С другой стороны, носитель авторитета приложит все силы, чтобы преступник раскаялся. Но шляпу долой перед тем, кто до самого конца останется верен себе и своему делу. Здесь, правда, нужно учитывать различие между тактикой и стратегией. Тот, кого теснят, может все отрицать и прибегать к уловкам, может жертвовать своими фигурами — пока на игровом поле не останется один лишь король. Так вел себя гроссмейстер Жак де Моле[281], который отрекся от вырванного у него под пытками признания, прежде чем его сожгли на медленном огне.

Впрочем, похоже, из того, в чем Филипп Красивый[282] обвинял тамплиеров, не все было выдумкой. Изучение истории этого ордена, в сочетании с историей Старца горы[283], могло бы вскрыть золотоносную жилу новых данных. Аламут и Фамагуста, Бафомет и Левиафан[284].

Для анарха смертная казнь хотя и не имеет смысла, но, пожалуй, имеет значение, ибо он принимает ее в расчет. Она относится к тем реальностям, которые повышают его собранность и бдительность.
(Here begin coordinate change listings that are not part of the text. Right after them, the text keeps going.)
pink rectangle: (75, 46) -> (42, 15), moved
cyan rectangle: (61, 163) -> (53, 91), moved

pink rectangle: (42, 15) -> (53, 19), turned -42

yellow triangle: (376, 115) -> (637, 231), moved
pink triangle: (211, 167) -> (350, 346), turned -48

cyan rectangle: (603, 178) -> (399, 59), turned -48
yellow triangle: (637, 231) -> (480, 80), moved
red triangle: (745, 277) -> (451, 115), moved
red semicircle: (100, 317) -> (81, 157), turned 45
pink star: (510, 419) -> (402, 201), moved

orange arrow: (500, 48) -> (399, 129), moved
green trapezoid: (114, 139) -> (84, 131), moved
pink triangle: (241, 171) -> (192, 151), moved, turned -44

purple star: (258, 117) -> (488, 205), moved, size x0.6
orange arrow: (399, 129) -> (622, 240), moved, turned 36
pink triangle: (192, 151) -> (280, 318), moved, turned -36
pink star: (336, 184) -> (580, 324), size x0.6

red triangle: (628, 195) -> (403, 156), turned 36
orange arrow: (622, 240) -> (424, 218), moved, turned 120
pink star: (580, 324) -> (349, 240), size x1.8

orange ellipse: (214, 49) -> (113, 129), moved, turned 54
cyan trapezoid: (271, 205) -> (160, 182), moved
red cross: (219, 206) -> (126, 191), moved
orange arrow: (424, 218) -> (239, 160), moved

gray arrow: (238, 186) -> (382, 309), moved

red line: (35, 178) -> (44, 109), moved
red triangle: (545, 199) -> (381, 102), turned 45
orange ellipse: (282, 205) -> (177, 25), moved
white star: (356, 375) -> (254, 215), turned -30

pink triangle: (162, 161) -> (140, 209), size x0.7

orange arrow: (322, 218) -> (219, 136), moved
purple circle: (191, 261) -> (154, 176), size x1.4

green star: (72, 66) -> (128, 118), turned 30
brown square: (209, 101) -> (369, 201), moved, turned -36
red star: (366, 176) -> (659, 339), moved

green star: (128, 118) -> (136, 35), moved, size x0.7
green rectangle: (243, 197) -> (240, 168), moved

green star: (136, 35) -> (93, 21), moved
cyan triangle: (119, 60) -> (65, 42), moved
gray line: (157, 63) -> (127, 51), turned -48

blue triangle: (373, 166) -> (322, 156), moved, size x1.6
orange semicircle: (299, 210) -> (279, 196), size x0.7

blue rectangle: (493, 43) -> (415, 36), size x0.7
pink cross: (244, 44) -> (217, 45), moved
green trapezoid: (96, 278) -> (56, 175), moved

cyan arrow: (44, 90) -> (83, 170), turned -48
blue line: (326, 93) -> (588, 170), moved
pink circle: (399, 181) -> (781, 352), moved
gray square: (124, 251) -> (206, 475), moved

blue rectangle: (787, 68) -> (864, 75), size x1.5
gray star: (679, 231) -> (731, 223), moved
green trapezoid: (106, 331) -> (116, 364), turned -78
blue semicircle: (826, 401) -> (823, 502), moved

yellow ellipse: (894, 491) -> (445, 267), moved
Одна из максим, услышанных мною в ночном баре, метит в этом направлении: «Не нужно портить партию тому, кто рискует головой; его следует принимать всерьез». Так сказал Домо; речь шла о случае помилования, к которому я еще вернусь.

*

Неприглядная картина — когда кого-то классическим либо иным способом обрекают на смерть. Неубранное поле битвы тоже являет собой отвратительное зрелище. Картины становились еще более устрашающими, когда сталкивались целые сомкнутые фронты и эскадры. Но, очевидно, такое и забывалось легче. Казни были публичными; зрители на них валом валили.

По мере распространения атеизма страх перед смертью усиливается, поскольку уничтожение индивида кажется полным и безвозвратным. Смерть переоценивается — как тем, кто ее претерпевает, так и тем, кто ею распоряжается. Раскаяние теперь тоже секуляризировано. Оно уже не имеет целью спасение души преступника перед его возвращением в космический порядок, а означает лишь готовность склониться перед обществом и его законодательством.